The administration continues to be tested on an almost daily basis. On Monday, labor unions began a promised weeklong series of strikes. Several thousand factory workers walked off their jobs, but attempts by leftist unionists to shut down transportation in the capital failed.
Mass rallies by striking workers were also foiled, in part by police with orders to break up illegal demonstrations. No major violence was reported, but more than 20 unionists were arrested.
The workers are seeking an across-the-board, 50-cent increase in the daily minimum factory wage, now $2.70.
"We want 10 pesos; that's just 50 cents in America," a striking paper company worker said in suburban Valenzuela as an afternoon rain drenched him and his fellow strikers.
Bills in the Philippine Congress would grant much higher percentage raises to soldiers and some other government employees. But administration officials have said the country's weak economy can afford no more than an 8-peso increase in the industrial wage.
Adding to the uneasy atmosphere Monday, three military men were shot and killed in Manila, one a former bodyguard of former Defense Minister Juan Ponce Enrile, Aquino's foremost political foe. A police inspector was quoted in press reports as saying the three killings appeared to be the work of Communist assassination squads.
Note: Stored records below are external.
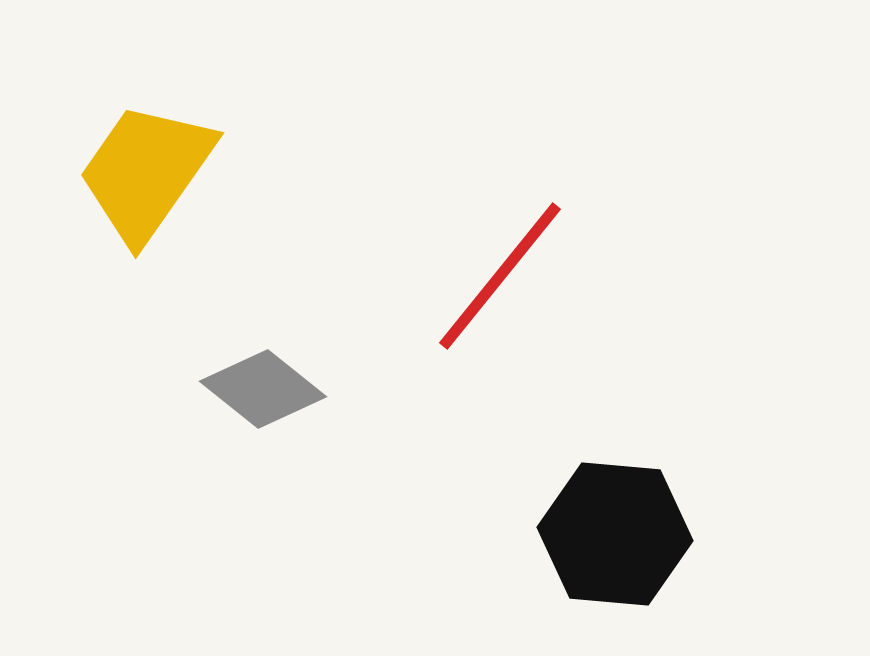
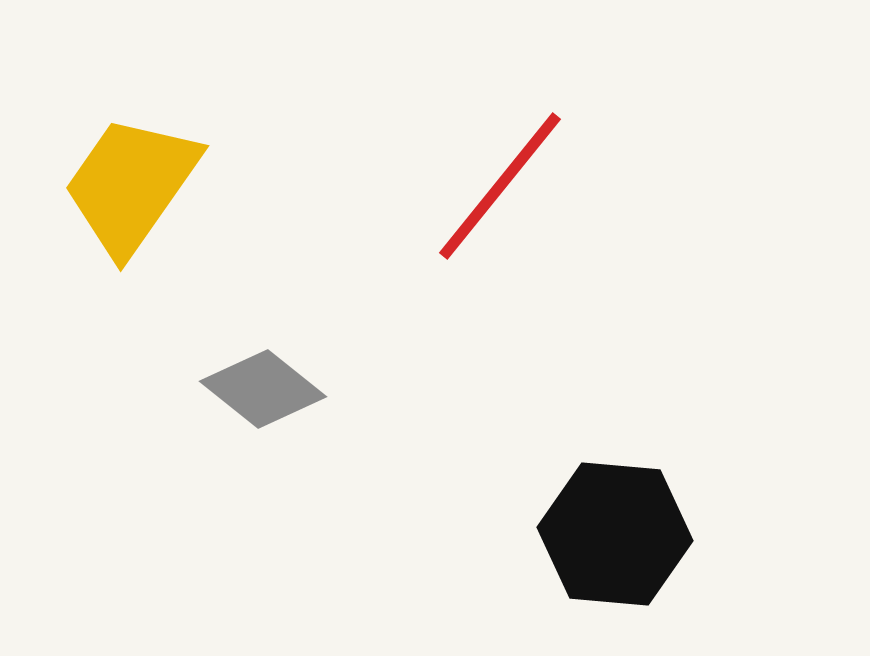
yellow trapezoid: moved 15 px left, 13 px down
red line: moved 90 px up
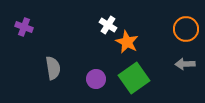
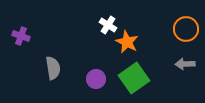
purple cross: moved 3 px left, 9 px down
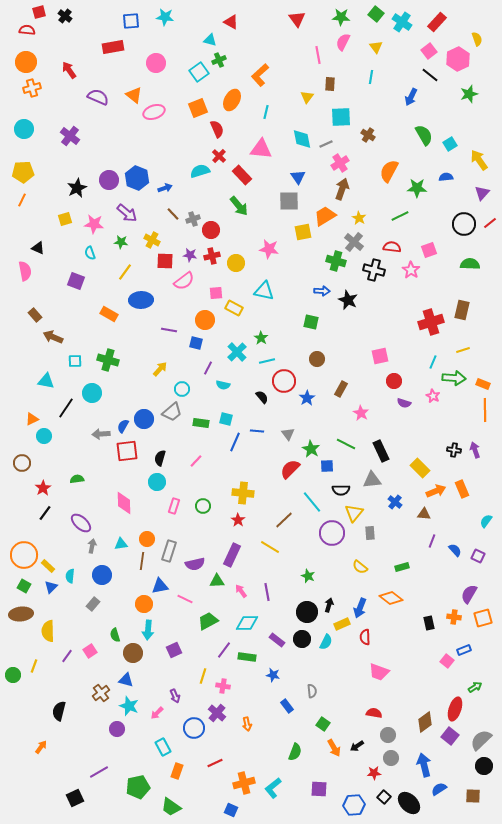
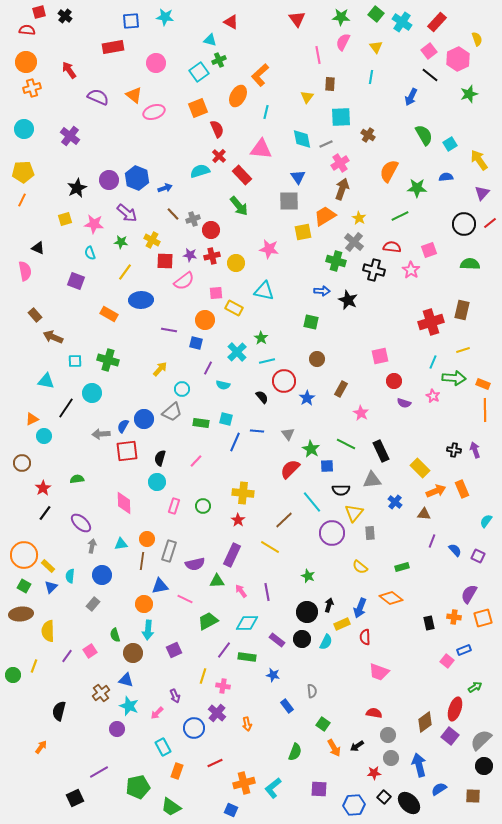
orange ellipse at (232, 100): moved 6 px right, 4 px up
blue arrow at (424, 765): moved 5 px left
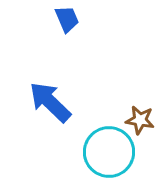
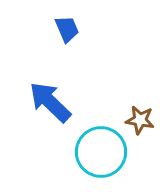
blue trapezoid: moved 10 px down
cyan circle: moved 8 px left
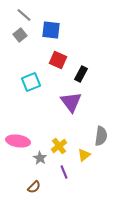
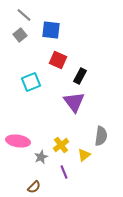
black rectangle: moved 1 px left, 2 px down
purple triangle: moved 3 px right
yellow cross: moved 2 px right, 1 px up
gray star: moved 1 px right, 1 px up; rotated 16 degrees clockwise
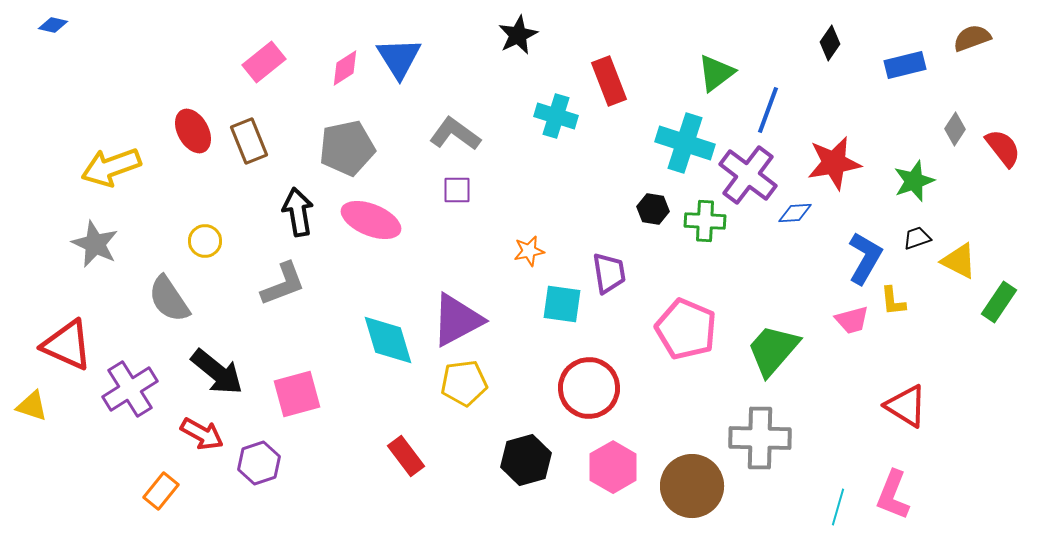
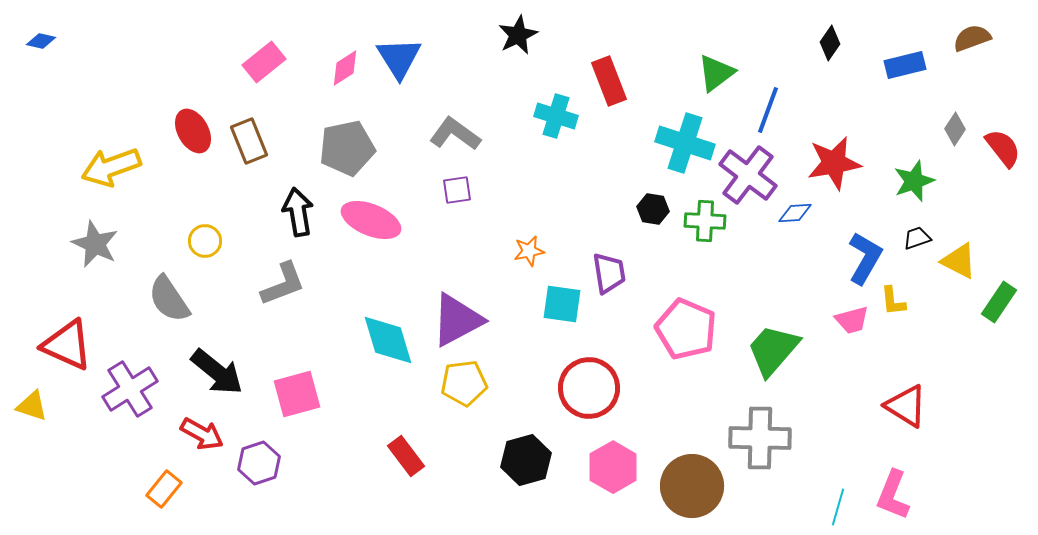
blue diamond at (53, 25): moved 12 px left, 16 px down
purple square at (457, 190): rotated 8 degrees counterclockwise
orange rectangle at (161, 491): moved 3 px right, 2 px up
Aquino has so far rebuffed suggestions that she is preparing to declare martial law to deal with destabilizing actions by rightist military officers and the Communist insurgents. In a radio interview Sunday night, however, she appeared to hint of such a possibility when she said she would not take emergency powers "unless it is absolutely necessary, unless it will be for the greater good of the country."